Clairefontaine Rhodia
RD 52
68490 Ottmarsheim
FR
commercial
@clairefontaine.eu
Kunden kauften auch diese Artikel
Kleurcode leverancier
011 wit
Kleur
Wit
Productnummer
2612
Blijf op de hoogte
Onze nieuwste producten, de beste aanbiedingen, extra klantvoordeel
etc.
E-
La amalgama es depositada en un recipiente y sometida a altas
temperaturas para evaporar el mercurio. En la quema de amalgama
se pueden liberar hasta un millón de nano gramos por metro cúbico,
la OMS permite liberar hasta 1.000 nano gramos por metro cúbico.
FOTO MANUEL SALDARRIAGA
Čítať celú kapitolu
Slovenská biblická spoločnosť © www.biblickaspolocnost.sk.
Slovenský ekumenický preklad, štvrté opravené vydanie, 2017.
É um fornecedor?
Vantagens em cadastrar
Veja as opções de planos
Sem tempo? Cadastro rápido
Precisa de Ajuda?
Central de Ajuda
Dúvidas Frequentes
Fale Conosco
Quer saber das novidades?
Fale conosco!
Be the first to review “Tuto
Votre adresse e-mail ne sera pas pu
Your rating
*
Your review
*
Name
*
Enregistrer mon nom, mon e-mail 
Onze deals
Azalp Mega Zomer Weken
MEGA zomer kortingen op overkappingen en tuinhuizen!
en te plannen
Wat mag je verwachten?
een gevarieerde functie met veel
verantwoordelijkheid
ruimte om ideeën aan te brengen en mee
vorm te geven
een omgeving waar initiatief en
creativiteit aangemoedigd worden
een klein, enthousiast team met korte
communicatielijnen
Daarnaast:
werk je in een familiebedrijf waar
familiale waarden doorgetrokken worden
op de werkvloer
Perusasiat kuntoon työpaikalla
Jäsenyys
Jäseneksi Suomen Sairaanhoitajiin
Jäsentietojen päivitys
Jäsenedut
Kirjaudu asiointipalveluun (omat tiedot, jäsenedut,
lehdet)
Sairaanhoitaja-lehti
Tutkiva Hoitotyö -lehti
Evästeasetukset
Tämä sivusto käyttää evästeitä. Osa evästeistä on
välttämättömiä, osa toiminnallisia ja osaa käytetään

━━━━━━━━━━━━━━━━

TASK TO CARRY OUT - Copy every record above exactly as it appears.

PROBLEM SOLUTION -
Clairefontaine Rhodia
RD 52
68490 Ottmarsheim
FR
commercial
@clairefontaine.eu
Kunden kauften auch diese Artikel
Kleurcode leverancier
011 wit
Kleur
Wit
Productnummer
2612
Blijf op de hoogte
Onze nieuwste producten, de beste aanbiedingen, extra klantvoordeel
etc.
E-
La amalgama es depositada en un recipiente y sometida a altas
temperaturas para evaporar el mercurio. En la quema de amalgama
se pueden liberar hasta un millón de nano gramos por metro cúbico,
la OMS permite liberar hasta 1.000 nano gramos por metro cúbico.
FOTO MANUEL SALDARRIAGA
Čítať celú kapitolu
Slovenská biblická spoločnosť © www.biblickaspolocnost.sk.
Slovenský ekumenický preklad, štvrté opravené vydanie, 2017.
É um fornecedor?
Vantagens em cadastrar
Veja as opções de planos
Sem tempo? Cadastro rápido
Precisa de Ajuda?
Central de Ajuda
Dúvidas Frequentes
Fale Conosco
Quer saber das novidades?
Fale conosco!
Be the first to review “Tuto
Votre adresse e-mail ne sera pas pu
Your rating
*
Your review
*
Name
*
Enregistrer mon nom, mon e-mail 
Onze deals
Azalp Mega Zomer Weken
MEGA zomer kortingen op overkappingen en tuinhuizen!
en te plannen
Wat mag je verwachten?
een gevarieerde functie met veel
verantwoordelijkheid
ruimte om ideeën aan te brengen en mee
vorm te geven
een omgeving waar initiatief en
creativiteit aangemoedigd worden
een klein, enthousiast team met korte
communicatielijnen
Daarnaast:
werk je in een familiebedrijf waar
familiale waarden doorgetrokken worden
op de werkvloer
Perusasiat kuntoon työpaikalla
Jäsenyys
Jäseneksi Suomen Sairaanhoitajiin
Jäsentietojen päivitys
Jäsenedut
Kirjaudu asiointipalveluun (omat tiedot, jäsenedut,
lehdet)
Sairaanhoitaja-lehti
Tutkiva Hoitotyö -lehti
Evästeasetukset
Tämä sivusto käyttää evästeitä. Osa evästeistä on
välttämättömiä, osa toiminnallisia ja osaa käytetään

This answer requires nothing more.